What is required — All that is needed is each line of the entries holding the word "flags", copied as it stands.

Provided material —
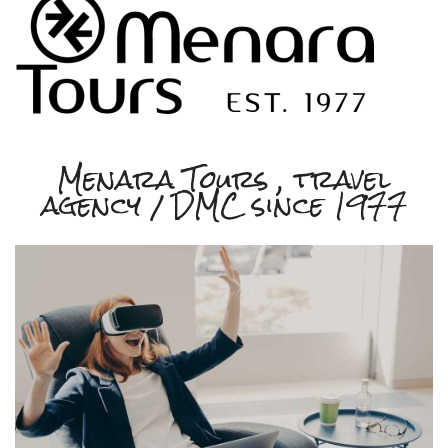
Menara Tours , travel
agency / DMC since 1977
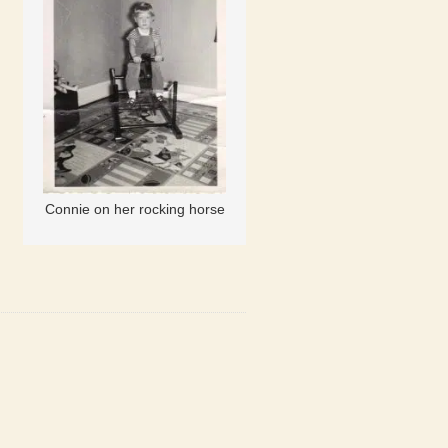
Connie on her rocking horse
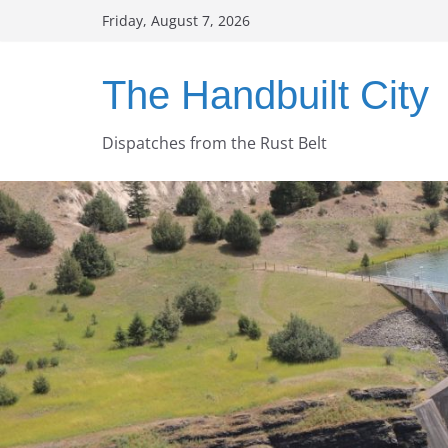
Skip
Friday, August 7, 2026
to
content
The Handbuilt City
Dispatches from the Rust Belt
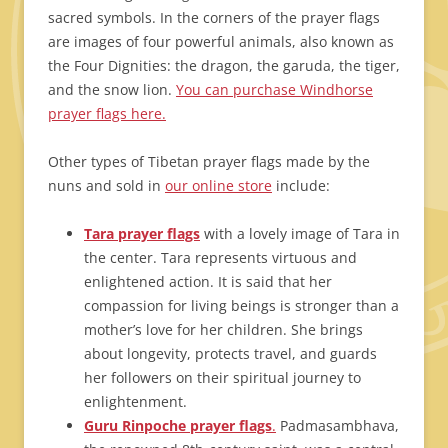
sacred symbols. In the corners of the prayer flags
are images of four powerful animals, also known as
the Four Dignities: the dragon, the garuda, the tiger,
and the snow lion.
You can purchase Windhorse
prayer flags here.
Other types of Tibetan prayer flags made by the
nuns and sold in
our online store
include:
Tara prayer flags
with a lovely image of Tara in
the center. Tara represents virtuous and
enlightened action. It is said that her
compassion for living beings is stronger than a
mother’s love for her children. She brings
about longevity, protects travel, and guards
her followers on their spiritual journey to
enlightenment.
Guru Rinpoche prayer flags
.
Padmasambhava,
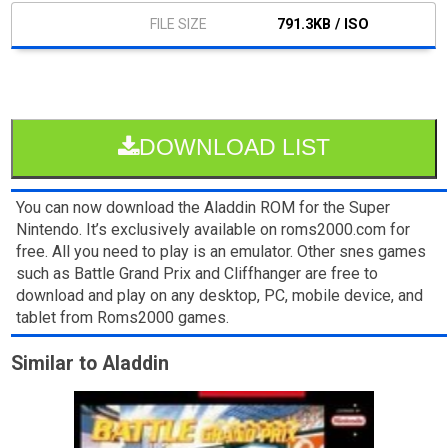
791.3KB / ISO
DOWNLOAD LIST
You can now download the Aladdin ROM for the Super
Nintendo. It’s exclusively available on roms2000.com for
free. All you need to play is an emulator. Other snes games
such as Battle Grand Prix and Cliffhanger are free to
download and play on any desktop, PC, mobile device, and
tablet from Roms2000 games.
Similar to Aladdin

Response area —
sacred symbols. In the corners of the prayer flags
prayer flags here.
Other types of Tibetan prayer flags made by the
Tara prayer flags
Guru Rinpoche prayer flags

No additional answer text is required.